The overall impression from the discussion is of a sector that aims to be even more agile and adaptable going forward, and to build on its historical strengths to deliver great experiences for students and partners.

There were two other prominent themes in the discussion. First, that scaling back up will be challenging in almost every aspect of school operations, including staffing, homestay, and support services.

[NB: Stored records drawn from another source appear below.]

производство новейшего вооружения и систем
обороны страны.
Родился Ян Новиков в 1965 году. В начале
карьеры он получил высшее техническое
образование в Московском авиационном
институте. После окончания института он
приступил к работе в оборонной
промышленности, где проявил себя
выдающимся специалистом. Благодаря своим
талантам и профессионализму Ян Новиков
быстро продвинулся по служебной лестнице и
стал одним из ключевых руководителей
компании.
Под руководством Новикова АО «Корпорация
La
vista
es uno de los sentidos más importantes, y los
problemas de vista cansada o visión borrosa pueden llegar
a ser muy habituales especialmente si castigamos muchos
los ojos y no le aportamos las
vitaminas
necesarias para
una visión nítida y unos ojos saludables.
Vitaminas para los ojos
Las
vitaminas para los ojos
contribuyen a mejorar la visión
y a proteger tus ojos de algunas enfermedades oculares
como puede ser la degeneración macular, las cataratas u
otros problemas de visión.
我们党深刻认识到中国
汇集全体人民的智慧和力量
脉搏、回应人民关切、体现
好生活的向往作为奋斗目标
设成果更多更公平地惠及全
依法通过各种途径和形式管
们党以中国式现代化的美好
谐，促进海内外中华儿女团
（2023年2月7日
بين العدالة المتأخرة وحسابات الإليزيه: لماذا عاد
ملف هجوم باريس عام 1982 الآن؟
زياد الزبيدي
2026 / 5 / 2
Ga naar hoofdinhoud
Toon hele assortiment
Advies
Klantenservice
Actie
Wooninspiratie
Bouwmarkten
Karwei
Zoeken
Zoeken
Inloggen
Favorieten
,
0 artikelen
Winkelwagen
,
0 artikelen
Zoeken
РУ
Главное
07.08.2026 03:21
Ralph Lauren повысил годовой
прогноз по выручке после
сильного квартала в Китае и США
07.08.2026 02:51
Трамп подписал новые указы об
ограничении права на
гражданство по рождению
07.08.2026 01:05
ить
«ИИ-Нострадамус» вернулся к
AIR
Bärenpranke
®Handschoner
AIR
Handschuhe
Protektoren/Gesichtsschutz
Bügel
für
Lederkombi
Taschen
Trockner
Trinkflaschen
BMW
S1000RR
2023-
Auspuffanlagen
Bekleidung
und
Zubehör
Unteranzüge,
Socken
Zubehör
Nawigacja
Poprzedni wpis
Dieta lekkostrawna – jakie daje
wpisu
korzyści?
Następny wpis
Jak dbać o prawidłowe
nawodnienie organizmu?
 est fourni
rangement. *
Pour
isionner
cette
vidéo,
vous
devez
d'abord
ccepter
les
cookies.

The panelists also agreed that a commitment to service – even more, to student care – and a focus on people and trusted relationships were enduring characteristics of the sector that would carry forward into the latter stages of the pandemic and beyond. “A lot of what we’re doing as a sector now, when we’re talking to government and working with other partners and stakeholders, is both of course looking at what we can do now to help businesses survive,” said English UK’s Jodie Gray. “But we’re also looking at something slightly longer-term – to look at how we build on what we’ve got to build a better and stronger industry for the future.”